- [Raw data]
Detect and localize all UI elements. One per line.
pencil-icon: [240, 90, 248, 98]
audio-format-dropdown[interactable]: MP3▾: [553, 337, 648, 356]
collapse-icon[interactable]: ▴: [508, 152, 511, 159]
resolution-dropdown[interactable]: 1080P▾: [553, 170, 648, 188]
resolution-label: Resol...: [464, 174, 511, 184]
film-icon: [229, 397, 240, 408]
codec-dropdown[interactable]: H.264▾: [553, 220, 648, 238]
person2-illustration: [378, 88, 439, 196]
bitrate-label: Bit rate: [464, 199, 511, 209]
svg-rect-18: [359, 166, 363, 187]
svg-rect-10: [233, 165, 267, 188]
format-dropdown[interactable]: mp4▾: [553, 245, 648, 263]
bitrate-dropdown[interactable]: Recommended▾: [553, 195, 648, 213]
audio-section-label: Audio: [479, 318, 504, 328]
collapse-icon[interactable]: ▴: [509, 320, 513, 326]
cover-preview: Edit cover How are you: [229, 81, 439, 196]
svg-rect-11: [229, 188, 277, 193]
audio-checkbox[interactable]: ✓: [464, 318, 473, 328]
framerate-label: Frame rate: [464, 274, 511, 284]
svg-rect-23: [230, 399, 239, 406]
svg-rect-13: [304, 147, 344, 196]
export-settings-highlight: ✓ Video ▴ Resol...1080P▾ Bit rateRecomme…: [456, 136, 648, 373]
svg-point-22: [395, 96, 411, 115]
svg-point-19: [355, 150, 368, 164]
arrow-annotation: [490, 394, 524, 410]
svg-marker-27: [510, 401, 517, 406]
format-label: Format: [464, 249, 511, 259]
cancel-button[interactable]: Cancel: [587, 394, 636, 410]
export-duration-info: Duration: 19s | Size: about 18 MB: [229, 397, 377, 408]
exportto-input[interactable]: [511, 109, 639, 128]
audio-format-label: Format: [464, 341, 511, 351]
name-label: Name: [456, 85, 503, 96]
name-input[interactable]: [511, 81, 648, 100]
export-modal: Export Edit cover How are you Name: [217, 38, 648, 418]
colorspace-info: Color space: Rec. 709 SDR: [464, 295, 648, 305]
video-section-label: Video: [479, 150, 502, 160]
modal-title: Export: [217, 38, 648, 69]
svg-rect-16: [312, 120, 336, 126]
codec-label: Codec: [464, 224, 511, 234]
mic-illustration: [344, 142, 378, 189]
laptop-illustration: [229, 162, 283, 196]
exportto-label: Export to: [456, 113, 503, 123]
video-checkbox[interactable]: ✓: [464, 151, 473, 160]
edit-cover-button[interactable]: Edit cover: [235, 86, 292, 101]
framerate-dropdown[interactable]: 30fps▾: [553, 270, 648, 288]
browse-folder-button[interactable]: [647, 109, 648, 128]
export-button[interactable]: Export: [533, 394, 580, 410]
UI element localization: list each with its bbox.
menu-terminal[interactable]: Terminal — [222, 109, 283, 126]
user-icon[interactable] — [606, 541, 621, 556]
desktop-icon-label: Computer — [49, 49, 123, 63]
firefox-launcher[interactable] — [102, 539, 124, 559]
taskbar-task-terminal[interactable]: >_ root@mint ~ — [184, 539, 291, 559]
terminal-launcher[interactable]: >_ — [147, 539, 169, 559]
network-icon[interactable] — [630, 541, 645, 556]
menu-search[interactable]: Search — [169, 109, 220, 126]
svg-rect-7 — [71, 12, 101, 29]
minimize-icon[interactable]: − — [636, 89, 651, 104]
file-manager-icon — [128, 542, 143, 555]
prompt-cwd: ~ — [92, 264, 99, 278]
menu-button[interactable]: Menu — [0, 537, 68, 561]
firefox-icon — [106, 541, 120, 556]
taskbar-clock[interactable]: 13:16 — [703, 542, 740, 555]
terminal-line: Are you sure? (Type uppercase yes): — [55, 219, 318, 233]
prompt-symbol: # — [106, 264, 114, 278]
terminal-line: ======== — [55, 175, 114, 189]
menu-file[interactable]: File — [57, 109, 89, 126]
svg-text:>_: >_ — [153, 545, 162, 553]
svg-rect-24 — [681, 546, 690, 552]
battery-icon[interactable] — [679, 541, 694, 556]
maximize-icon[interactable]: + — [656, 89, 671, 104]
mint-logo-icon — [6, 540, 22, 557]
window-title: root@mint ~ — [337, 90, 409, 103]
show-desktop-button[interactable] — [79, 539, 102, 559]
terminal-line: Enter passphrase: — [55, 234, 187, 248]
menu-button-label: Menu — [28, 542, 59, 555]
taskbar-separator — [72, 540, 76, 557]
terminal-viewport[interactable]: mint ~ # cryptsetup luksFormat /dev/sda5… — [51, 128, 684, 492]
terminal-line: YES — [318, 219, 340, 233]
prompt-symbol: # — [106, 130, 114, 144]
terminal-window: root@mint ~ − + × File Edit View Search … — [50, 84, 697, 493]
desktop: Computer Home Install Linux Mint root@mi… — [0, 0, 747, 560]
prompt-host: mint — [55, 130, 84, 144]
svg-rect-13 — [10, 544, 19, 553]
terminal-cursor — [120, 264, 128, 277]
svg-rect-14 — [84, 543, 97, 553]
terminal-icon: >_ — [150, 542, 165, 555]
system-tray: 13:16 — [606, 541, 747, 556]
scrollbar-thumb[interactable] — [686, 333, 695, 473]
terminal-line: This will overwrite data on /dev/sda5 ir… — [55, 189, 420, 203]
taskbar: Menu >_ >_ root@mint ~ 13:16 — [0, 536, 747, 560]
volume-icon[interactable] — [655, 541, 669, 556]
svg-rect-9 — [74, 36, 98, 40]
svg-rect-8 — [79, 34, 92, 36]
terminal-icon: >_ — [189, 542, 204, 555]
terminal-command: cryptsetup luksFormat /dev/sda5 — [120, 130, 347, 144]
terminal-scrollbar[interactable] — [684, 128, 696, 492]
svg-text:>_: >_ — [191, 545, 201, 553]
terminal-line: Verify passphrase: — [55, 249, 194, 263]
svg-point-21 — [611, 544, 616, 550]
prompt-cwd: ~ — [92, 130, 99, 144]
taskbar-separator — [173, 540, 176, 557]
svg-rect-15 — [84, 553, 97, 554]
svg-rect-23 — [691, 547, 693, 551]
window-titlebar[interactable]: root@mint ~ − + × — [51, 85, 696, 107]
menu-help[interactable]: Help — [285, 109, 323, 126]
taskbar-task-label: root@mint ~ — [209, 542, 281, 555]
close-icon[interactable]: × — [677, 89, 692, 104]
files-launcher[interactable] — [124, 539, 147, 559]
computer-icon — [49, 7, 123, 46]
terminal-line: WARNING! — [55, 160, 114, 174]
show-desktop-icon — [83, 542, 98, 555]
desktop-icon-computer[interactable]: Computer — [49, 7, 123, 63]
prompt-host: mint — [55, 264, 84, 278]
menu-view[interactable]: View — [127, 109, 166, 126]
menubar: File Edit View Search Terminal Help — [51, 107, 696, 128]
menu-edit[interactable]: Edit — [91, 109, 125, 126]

- [Goal of the exercise] Write each line of the data above out again without altering a word.

- [Reply]
Detect and localize all UI elements. One per line.
pencil-icon: [240, 90, 248, 98]
audio-format-dropdown[interactable]: MP3▾: [553, 337, 648, 356]
collapse-icon[interactable]: ▴: [508, 152, 511, 159]
resolution-dropdown[interactable]: 1080P▾: [553, 170, 648, 188]
resolution-label: Resol...: [464, 174, 511, 184]
film-icon: [229, 397, 240, 408]
codec-dropdown[interactable]: H.264▾: [553, 220, 648, 238]
person2-illustration: [378, 88, 439, 196]
bitrate-label: Bit rate: [464, 199, 511, 209]
svg-rect-18: [359, 166, 363, 187]
svg-rect-10: [233, 165, 267, 188]
format-dropdown[interactable]: mp4▾: [553, 245, 648, 263]
bitrate-dropdown[interactable]: Recommended▾: [553, 195, 648, 213]
audio-section-label: Audio: [479, 318, 504, 328]
collapse-icon[interactable]: ▴: [509, 320, 513, 326]
cover-preview: Edit cover How are you: [229, 81, 439, 196]
svg-rect-11: [229, 188, 277, 193]
audio-checkbox[interactable]: ✓: [464, 318, 473, 328]
framerate-label: Frame rate: [464, 274, 511, 284]
svg-rect-23: [230, 399, 239, 406]
svg-rect-13: [304, 147, 344, 196]
export-settings-highlight: ✓ Video ▴ Resol...1080P▾ Bit rateRecomme…: [456, 136, 648, 373]
svg-point-22: [395, 96, 411, 115]
svg-point-19: [355, 150, 368, 164]
arrow-annotation: [490, 394, 524, 410]
svg-marker-27: [510, 401, 517, 406]
format-label: Format: [464, 249, 511, 259]
cancel-button[interactable]: Cancel: [587, 394, 636, 410]
export-duration-info: Duration: 19s | Size: about 18 MB: [229, 397, 377, 408]
exportto-input[interactable]: [511, 109, 639, 128]
audio-format-label: Format: [464, 341, 511, 351]
name-label: Name: [456, 85, 503, 96]
name-input[interactable]: [511, 81, 648, 100]
export-modal: Export Edit cover How are you Name: [217, 38, 648, 418]
colorspace-info: Color space: Rec. 709 SDR: [464, 295, 648, 305]
video-section-label: Video: [479, 150, 502, 160]
modal-title: Export: [217, 38, 648, 69]
svg-rect-16: [312, 120, 336, 126]
codec-label: Codec: [464, 224, 511, 234]
mic-illustration: [344, 142, 378, 189]
laptop-illustration: [229, 162, 283, 196]
exportto-label: Export to: [456, 113, 503, 123]
video-checkbox[interactable]: ✓: [464, 151, 473, 160]
edit-cover-button[interactable]: Edit cover: [235, 86, 292, 101]
framerate-dropdown[interactable]: 30fps▾: [553, 270, 648, 288]
browse-folder-button[interactable]: [647, 109, 648, 128]
export-button[interactable]: Export: [533, 394, 580, 410]
UI element localization: list each with its bbox.
menu-terminal[interactable]: Terminal — [222, 109, 283, 126]
user-icon[interactable] — [606, 541, 621, 556]
desktop-icon-label: Computer — [49, 49, 123, 63]
firefox-launcher[interactable] — [102, 539, 124, 559]
taskbar-task-terminal[interactable]: >_ root@mint ~ — [184, 539, 291, 559]
terminal-launcher[interactable]: >_ — [147, 539, 169, 559]
network-icon[interactable] — [630, 541, 645, 556]
menu-search[interactable]: Search — [169, 109, 220, 126]
svg-rect-7 — [71, 12, 101, 29]
minimize-icon[interactable]: − — [636, 89, 651, 104]
file-manager-icon — [128, 542, 143, 555]
prompt-cwd: ~ — [92, 264, 99, 278]
menu-button[interactable]: Menu — [0, 537, 68, 561]
firefox-icon — [106, 541, 120, 556]
taskbar-clock[interactable]: 13:16 — [703, 542, 740, 555]
terminal-line: Are you sure? (Type uppercase yes): — [55, 219, 318, 233]
prompt-symbol: # — [106, 264, 114, 278]
terminal-line: ======== — [55, 175, 114, 189]
menu-file[interactable]: File — [57, 109, 89, 126]
svg-text:>_: >_ — [153, 545, 162, 553]
svg-rect-24 — [681, 546, 690, 552]
battery-icon[interactable] — [679, 541, 694, 556]
maximize-icon[interactable]: + — [656, 89, 671, 104]
mint-logo-icon — [6, 540, 22, 557]
window-title: root@mint ~ — [337, 90, 409, 103]
show-desktop-button[interactable] — [79, 539, 102, 559]
terminal-line: Enter passphrase: — [55, 234, 187, 248]
menu-button-label: Menu — [28, 542, 59, 555]
taskbar-separator — [72, 540, 76, 557]
terminal-viewport[interactable]: mint ~ # cryptsetup luksFormat /dev/sda5… — [51, 128, 684, 492]
terminal-line: YES — [318, 219, 340, 233]
prompt-symbol: # — [106, 130, 114, 144]
terminal-window: root@mint ~ − + × File Edit View Search … — [50, 84, 697, 493]
desktop: Computer Home Install Linux Mint root@mi… — [0, 0, 747, 560]
prompt-host: mint — [55, 130, 84, 144]
svg-rect-13 — [10, 544, 19, 553]
terminal-cursor — [120, 264, 128, 277]
svg-rect-14 — [84, 543, 97, 553]
terminal-icon: >_ — [150, 542, 165, 555]
system-tray: 13:16 — [606, 541, 747, 556]
scrollbar-thumb[interactable] — [686, 333, 695, 473]
terminal-line: This will overwrite data on /dev/sda5 ir… — [55, 189, 420, 203]
taskbar: Menu >_ >_ root@mint ~ 13:16 — [0, 536, 747, 560]
volume-icon[interactable] — [655, 541, 669, 556]
svg-rect-9 — [74, 36, 98, 40]
svg-rect-8 — [79, 34, 92, 36]
terminal-icon: >_ — [189, 542, 204, 555]
terminal-command: cryptsetup luksFormat /dev/sda5 — [120, 130, 347, 144]
terminal-scrollbar[interactable] — [684, 128, 696, 492]
svg-text:>_: >_ — [191, 545, 201, 553]
terminal-line: Verify passphrase: — [55, 249, 194, 263]
svg-point-21 — [611, 544, 616, 550]
prompt-cwd: ~ — [92, 130, 99, 144]
taskbar-separator — [173, 540, 176, 557]
svg-rect-15 — [84, 553, 97, 554]
svg-rect-23 — [691, 547, 693, 551]
window-titlebar[interactable]: root@mint ~ − + × — [51, 85, 696, 107]
menu-help[interactable]: Help — [285, 109, 323, 126]
taskbar-task-label: root@mint ~ — [209, 542, 281, 555]
close-icon[interactable]: × — [677, 89, 692, 104]
files-launcher[interactable] — [124, 539, 147, 559]
computer-icon — [49, 7, 123, 46]
terminal-line: WARNING! — [55, 160, 114, 174]
show-desktop-icon — [83, 542, 98, 555]
desktop-icon-computer[interactable]: Computer — [49, 7, 123, 63]
prompt-host: mint — [55, 264, 84, 278]
menu-view[interactable]: View — [127, 109, 166, 126]
menubar: File Edit View Search Terminal Help — [51, 107, 696, 128]
menu-edit[interactable]: Edit — [91, 109, 125, 126]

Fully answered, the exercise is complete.